Notre interprète me donne ainsi l’occasion d’embrayer sur ma propre analyse. Devant nos collègues chinois, je prends une garantie supplémentaire pour ne pas risquer d’apparaître impudique : je vais parler de mon analyse comme s’il s’agissait de celle d’un collègue AE. Cette trouvaille faite une heure avant, encore au milieu des épices, libère le rapport que j’ai alors à ma propre parole. Un dire se met en acte, j‘y engage ma voix, mon énonciation s’embraye et soutient ma parole. Notre interprète est très sensible à l’équivoque signifiante et au jeu sur les mots, ce qui ne va pas sans humour. Son visage accuse le coup quand, dans le déroulement de la cure, l’expression l’homme-tombe est amenée par un rêve. Quand ensuite est évoquée la chute du signifiant croque-mort, son regard traduit l’impact réel de son itération manifeste.

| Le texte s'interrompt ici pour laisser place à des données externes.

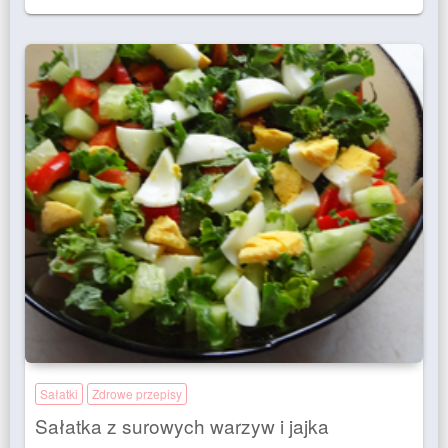
Sałatki
Zdrowe przepisy
Sałatka z surowych warzyw i jajka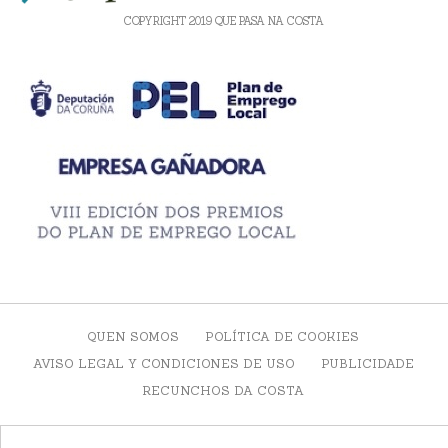
COPYRIGHT 2019 QUE PASA NA COSTA
QUEN SOMOS
POLÍTICA DE COOKIES
AVISO LEGAL Y CONDICIONES DE USO
PUBLICIDADE
RECUNCHOS DA COSTA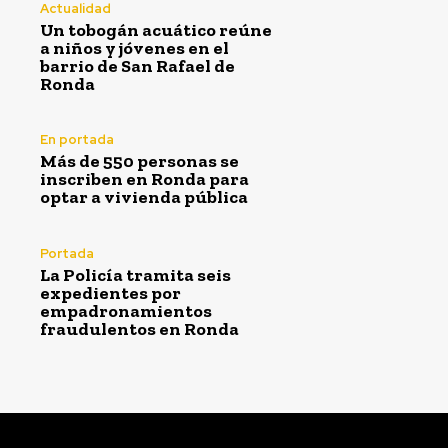
Actualidad
Un tobogán acuático reúne
a niños y jóvenes en el
barrio de San Rafael de
Ronda
En portada
Más de 550 personas se
inscriben en Ronda para
optar a vivienda pública
Portada
La Policía tramita seis
expedientes por
empadronamientos
fraudulentos en Ronda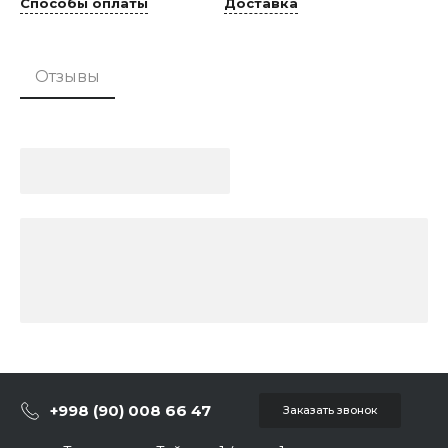
Способы оплаты
Доставка
Отзывы
+998 (90) 008 66 47
Заказать звонок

Nos collègues chinois sont des cliniciens avertis, ils se montrent très attentifs au déroulement de ce long parcours analytique. Ils sont curieux de la psychanalyse. Même s’ils ne sont pas encore en analyse, ils ne sont pas sans savoir ce dont il est question. Roman familial, fantasme, le symptôme et sa grammaire, son ravinement sur le corps, son os, l’événement traumatique et son itération ; enfin, l’invention conclusive et une satisfaction apaisée. Je suis surpris, étonné, les mots se sont trouvés. Quelque chose de la Chose s’est transmis, est passé.
Une collègue AE, après mon premier témoignage aux journées d’études de l’ECF, m’avait écrit un court mail qui m’avait touché. Son objet ? Bien passé ! Là-bas, en Chine, à l’Est, le soleil se lève sur la Mer Jaune, sept heures avant chez nous. Il faut y retourner.
(1) Paru dans Lacan Quotidien n°249, le 14 novembre 2012.